Three games per night have been on the docket from the “bubble” in Orlando, FL, a restricted campus created as a solution to COVID-19, which interrupted the season (and much else) in mid-March. When the league, team owners and players reached an agreement to resume the season in the bubble, some significant commitments to social justice were woven into the plan. The courts are painted with large “Black Lives Matter” lettering, players can opt to wear related slogans on their jerseys, and the NBA made a $300 million commitment to social justice causes.
But the events in Kenosha offered proof that much more progress needs to be made. Wednesday night saw the historic action of players – led by the Milwaukee Bucks, whose home arena is just 40 miles from Kenosha – refusing to play their games. Bucks players had conversations with authorities in Wisconsin about repercussions for the police involved in the shooting of Blake.

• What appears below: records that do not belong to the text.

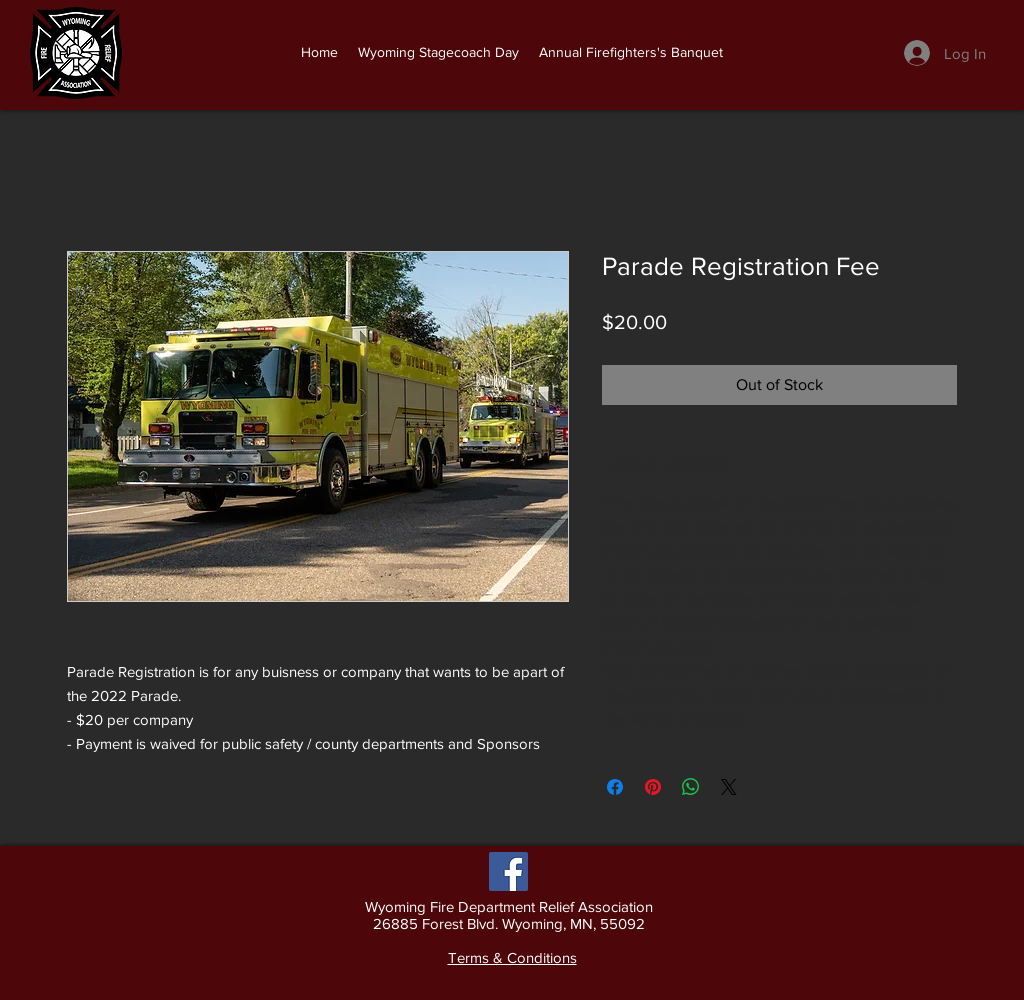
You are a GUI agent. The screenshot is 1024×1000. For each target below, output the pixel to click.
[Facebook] (508, 871)
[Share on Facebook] (615, 787)
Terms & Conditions (512, 957)
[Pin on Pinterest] (653, 787)
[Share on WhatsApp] (691, 787)
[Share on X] (729, 787)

The LA Lakers and LA Clippers took an initial vote indicating they were in favor of skipping the rest of the season. That would have violated the terms of the league’s collective bargaining agreement with the players’ union, which limits the players’ ability to walk off the job. The result could have been not only financial difficulty in 2020 but also longer-term headaches.
Several NFL teams called off practices Thursday in solidarity with the NBA-led movement. Major League Baseball and Major League Soccer also scrapped games, and tennis standout Naiomi Osaka became the first individual athlete to opt out of playing at a tournament in Cincinnati.